* _ENTRIES PROVIDED_
<<<<
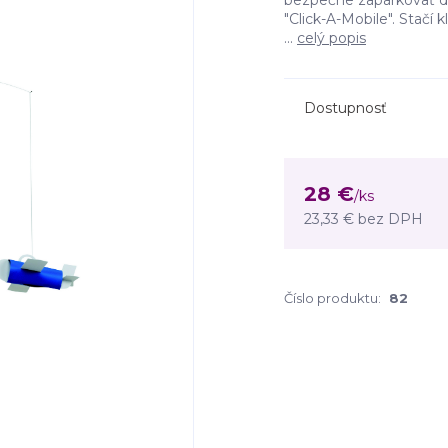
bezpečne zaparkovať do
"Click-A-Mobile". Stačí 
...
celý popis
Dostupnosť
28 €
/
ks
23,33 €
bez DPH
Číslo produktu:
82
>>>>
* _GOAL OF THE EXERCISE_
Return every entry unchanged and skip the pictures.

* _COMPLETED TASK_
bezpečne zaparkovať do
"Click-A-Mobile". Stačí 
...
celý popis
Dostupnosť
28 €
/
ks
23,33 €
bez DPH
Číslo produktu:
82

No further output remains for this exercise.